The Silphidae are among the largest and most conspicuous of the staphylinoid beetles. Most species are carrion-associated and will breed at carrion on which the larvae will feed. Adults of some (most?) species will opportunistically prey on fly larvae, and various species have been found at both dung and certain fungi.

There are two distinct lineages or clades of silphids currently ranked as subfamilies. The Silphinae typically breed at large carcasses and show little to no parental care whereas the Nicrophorinae, in particular the genus Nicrophorus, show the opposite pattern.
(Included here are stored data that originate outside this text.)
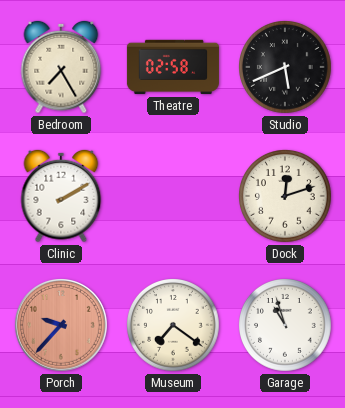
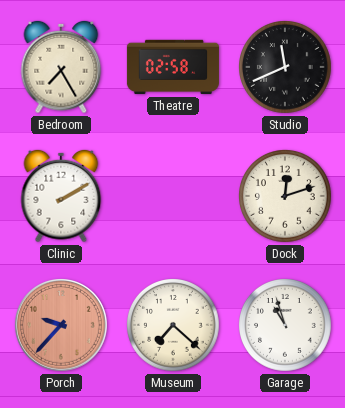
Studio: 5:41 -> 11:41
Museum: 7:21 -> 7:22
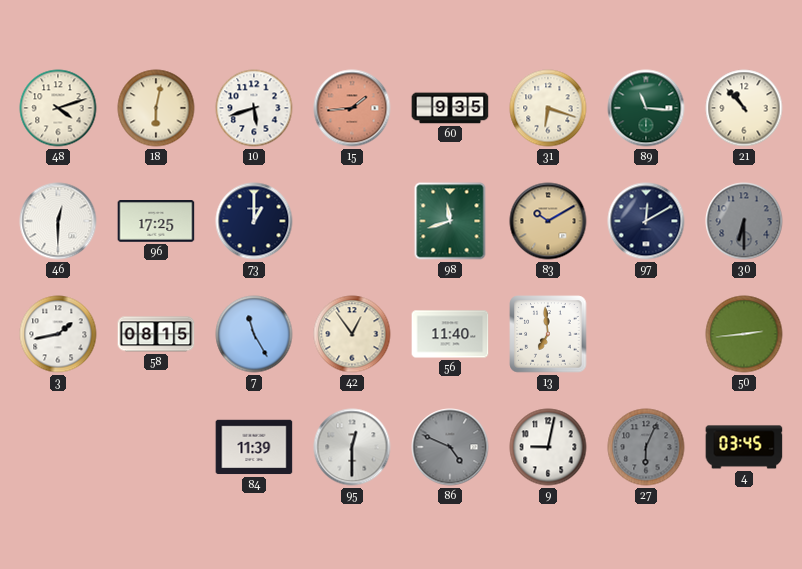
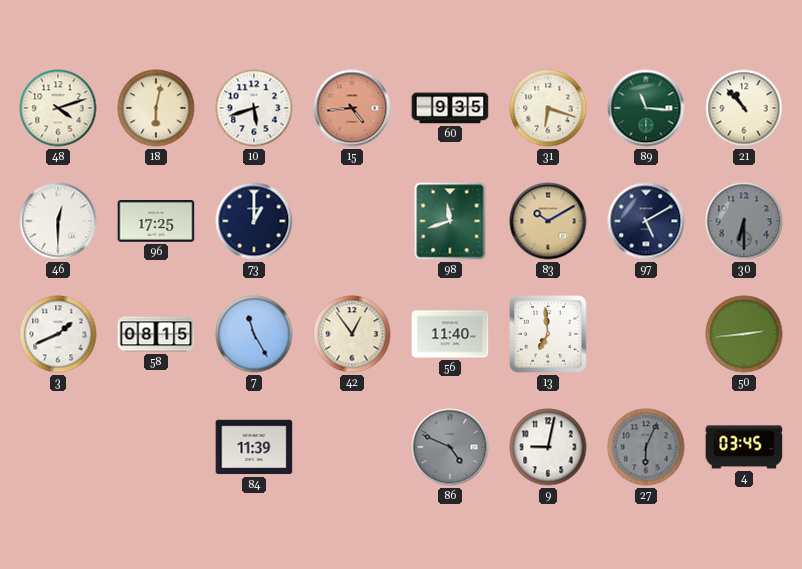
15: 1:44 -> 4:44
97: 12:10 -> 5:10
3: 1:43 -> 1:41
95: 12:30 -> none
They breed at small carcasses (<300g, usually <50g) which a pair of parents will bury into a subterranean crypt in which to rear their brood. Members of the genus Nicrophorus are unusual among the Coleoptera in showing biparental care of their offspring. Some species have been found to breed communally on carcasses too large to bury.

There is a relatively extensive literature on silphid biology, although primarily focused on the more behaviorally complex species of the Nicrophorinae, much of which has been reviewed by Anderson and Peck (1985), Ratcliffe (1996), Eggert and Müller (1997) and Scott (1998). Heymons published a series of classic works describing the biology of various European silphine species (Heymons et al. 1926, 1927, 1928, 1929, 1930a, 1930b; Heymons & Lengerken 1931, 1932a, 1933b, 1934). The life history of Necrodes surinamensis was described by Ratcliffe (1972) but few other silphine species have been studied in detail. See Sikes (in press) for more detailed information on silphid biology, morphology, and phylogeny.